Required action | Write out the line that has "Wrap output in" in it, along with each line that comes after it until the listing ends, and add nothing.

☆ ☆ ☆

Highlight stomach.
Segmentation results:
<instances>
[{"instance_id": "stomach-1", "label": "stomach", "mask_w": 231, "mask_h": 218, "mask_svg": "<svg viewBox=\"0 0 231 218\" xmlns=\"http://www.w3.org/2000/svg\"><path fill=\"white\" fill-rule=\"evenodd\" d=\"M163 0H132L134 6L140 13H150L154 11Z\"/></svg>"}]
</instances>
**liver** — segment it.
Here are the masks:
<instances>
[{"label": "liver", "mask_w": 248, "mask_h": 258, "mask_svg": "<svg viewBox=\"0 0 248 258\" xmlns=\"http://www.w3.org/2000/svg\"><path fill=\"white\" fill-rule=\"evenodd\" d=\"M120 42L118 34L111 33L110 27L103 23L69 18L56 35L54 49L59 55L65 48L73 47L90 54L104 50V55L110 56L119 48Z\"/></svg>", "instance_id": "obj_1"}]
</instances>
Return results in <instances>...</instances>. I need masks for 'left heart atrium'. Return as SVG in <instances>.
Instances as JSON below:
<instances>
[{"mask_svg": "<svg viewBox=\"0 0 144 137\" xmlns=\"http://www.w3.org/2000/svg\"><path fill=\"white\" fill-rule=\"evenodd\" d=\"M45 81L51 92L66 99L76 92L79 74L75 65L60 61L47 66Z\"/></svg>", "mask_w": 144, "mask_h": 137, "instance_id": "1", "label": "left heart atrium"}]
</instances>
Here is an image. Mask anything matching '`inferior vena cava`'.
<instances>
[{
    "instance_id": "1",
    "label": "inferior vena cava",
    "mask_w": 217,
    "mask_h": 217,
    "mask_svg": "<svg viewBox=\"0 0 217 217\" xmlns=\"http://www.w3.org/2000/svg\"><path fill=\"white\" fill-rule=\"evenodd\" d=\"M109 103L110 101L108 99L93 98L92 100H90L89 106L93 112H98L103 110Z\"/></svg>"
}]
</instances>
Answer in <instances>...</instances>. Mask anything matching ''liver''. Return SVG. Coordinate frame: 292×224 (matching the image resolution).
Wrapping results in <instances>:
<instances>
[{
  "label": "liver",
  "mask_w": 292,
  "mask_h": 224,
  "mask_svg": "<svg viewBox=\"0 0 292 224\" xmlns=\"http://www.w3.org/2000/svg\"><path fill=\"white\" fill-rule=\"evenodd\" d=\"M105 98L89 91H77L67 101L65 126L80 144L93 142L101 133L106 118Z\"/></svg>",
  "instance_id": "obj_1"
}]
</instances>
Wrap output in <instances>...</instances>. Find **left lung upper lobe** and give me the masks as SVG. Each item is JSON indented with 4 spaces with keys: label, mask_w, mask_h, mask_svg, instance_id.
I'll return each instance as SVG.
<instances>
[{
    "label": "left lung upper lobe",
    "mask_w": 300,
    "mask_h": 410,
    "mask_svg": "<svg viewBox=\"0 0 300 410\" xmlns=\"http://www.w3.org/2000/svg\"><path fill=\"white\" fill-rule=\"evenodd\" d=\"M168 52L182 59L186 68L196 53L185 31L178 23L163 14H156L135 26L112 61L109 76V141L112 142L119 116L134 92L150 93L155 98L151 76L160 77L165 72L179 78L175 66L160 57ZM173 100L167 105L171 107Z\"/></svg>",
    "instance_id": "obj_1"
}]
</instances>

☆ ☆ ☆

Response |
Wrap output in <instances>...</instances>. Find **left lung upper lobe** and give me the masks as SVG. Each item is JSON indented with 4 spaces with keys: label, mask_w, mask_h, mask_svg, instance_id.
I'll return each instance as SVG.
<instances>
[{
    "label": "left lung upper lobe",
    "mask_w": 300,
    "mask_h": 410,
    "mask_svg": "<svg viewBox=\"0 0 300 410\" xmlns=\"http://www.w3.org/2000/svg\"><path fill=\"white\" fill-rule=\"evenodd\" d=\"M168 52L182 59L186 68L196 53L185 31L178 23L163 14H156L135 26L112 61L109 76V141L112 142L119 116L134 92L150 93L155 98L151 76L160 77L165 72L179 78L175 66L160 57ZM173 100L167 105L171 107Z\"/></svg>",
    "instance_id": "obj_1"
}]
</instances>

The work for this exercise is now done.